Сани остановились у кладбищенских ворот. Узелков и Шапкин вылезли из саней, вошли в ворота и направились по длинной, широкой аллее. Оголенные вишневые деревья и акации, серые кресты и памятники серебрились инеем. В каждой снежинке отражался ясный солнечный день. Пахло, как вообще пахнет на всех кладбищах: ладаном и свежевскопанной землей...

— Хорошенькое у нас кладбище, — сказал Узелков. — Совсем сад!

— Да, но жалко, воры памятники воруют... А вон за тем чугунным памятником, что направо, Софья Михайловна похоронена. Хотите посмотреть?

Приятели повернули направо и по глубокому снегу направились к чугунному памятнику.

— Вот тут... — сказал Шапкин, указывая на маленький памятник из белого мрамора. — Прапорщик какой-то памятник на ее могилке поставил.

Узелков медленно снял шапку и показал солнцу свою плешь. Шапкин, глядя на него, тоже снял шапку, и другая плешь заблестела на солнце. Тишина кругом была могильная, точно и воздух был мертв. Приятели глядели на памятник, молчали и думали.

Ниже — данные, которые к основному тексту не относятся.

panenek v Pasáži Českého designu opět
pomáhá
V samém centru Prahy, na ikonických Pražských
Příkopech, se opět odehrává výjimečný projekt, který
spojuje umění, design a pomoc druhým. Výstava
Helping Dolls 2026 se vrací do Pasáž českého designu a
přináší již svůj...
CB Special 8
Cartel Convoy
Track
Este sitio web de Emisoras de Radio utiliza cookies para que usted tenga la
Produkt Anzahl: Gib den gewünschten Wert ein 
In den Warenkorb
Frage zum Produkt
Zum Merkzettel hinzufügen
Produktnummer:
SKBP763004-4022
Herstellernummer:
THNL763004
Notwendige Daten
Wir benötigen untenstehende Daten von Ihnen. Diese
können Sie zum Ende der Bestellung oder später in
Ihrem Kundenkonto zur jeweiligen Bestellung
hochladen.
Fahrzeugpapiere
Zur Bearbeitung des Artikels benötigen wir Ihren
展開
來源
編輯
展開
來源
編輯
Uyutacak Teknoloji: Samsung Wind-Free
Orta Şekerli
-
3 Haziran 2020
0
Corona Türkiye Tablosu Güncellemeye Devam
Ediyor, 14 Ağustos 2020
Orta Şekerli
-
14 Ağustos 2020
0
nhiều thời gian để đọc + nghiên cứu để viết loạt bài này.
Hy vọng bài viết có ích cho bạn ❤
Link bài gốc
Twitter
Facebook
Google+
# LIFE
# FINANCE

— Спит себе! — прервал молчание Шапкин. — И горя ей мало, что вину она на себя приняла и коньяк пила. Сознайтесь, Борис Петрович!

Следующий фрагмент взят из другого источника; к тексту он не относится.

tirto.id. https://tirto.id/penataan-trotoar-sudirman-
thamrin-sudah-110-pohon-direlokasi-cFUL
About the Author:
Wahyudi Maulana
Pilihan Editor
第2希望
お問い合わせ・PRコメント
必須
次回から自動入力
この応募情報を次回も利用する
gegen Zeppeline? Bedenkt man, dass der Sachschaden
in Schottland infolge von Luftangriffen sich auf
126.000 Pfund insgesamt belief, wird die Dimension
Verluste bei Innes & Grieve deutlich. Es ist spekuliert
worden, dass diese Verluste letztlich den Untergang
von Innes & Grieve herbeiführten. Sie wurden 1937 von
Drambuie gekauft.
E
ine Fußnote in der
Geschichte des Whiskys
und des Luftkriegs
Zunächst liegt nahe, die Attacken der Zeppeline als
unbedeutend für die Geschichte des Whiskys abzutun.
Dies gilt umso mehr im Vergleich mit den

— В чем? — угрюмо спросил Узелков.

— А в том... Как ни противно прошлое, но оно лучше, чем это.

И Шапкин указал на свои седины.

— Бывало, и не думал о смертном часе... Встреться со смертью, так, кажется, десять очков вперед дал бы ей, а теперь... Ну, да что!

Узелковым овладела грусть. Ему вдруг захотелось плакать, страстно, как когда-то хотелось любви... И он чувствовал, что плач этот вышел бы у него вкусный, освежающий. На глазах выступила влага и уже к горлу подкатил ком, но... рядом стоял Шапкин, и Узелков устыдился малодушествовать при свидетеле. Он круто повернул назад и пошел к церкви.

Только часа два спустя, переговорив со старостой и осмотрев церковь, он улучил минутку, когда Шапкин заговорился со священником, и побежал плакать... Подкрался он к памятнику тайком, воровски, ежеминутно оглядываясь. Маленький белый памятник глядел на него задумчиво, грустно и так невинно, словно под ним лежала девочка, а не распутная, разведенная жена.

«Плакать, плакать!» — думал Узелков.

Но момент для плача был уже упущен. Как ни мигал глазами старик, как ни настраивал себя, а слезы не текли и ком не подступал к горлу... Постояв минут десять, Узелков махнул рукой и пошел искать Шапкина.

Примечания

Впервые — «Осколки», 1885, № 47, 23 ноября (ценз. разр. 22 ноября), стр. 4. Подпись: А. Чехонте.

Включено в сборник «Пестрые рассказы», СПб., 1686; печаталось во всех последующих изданиях сборника.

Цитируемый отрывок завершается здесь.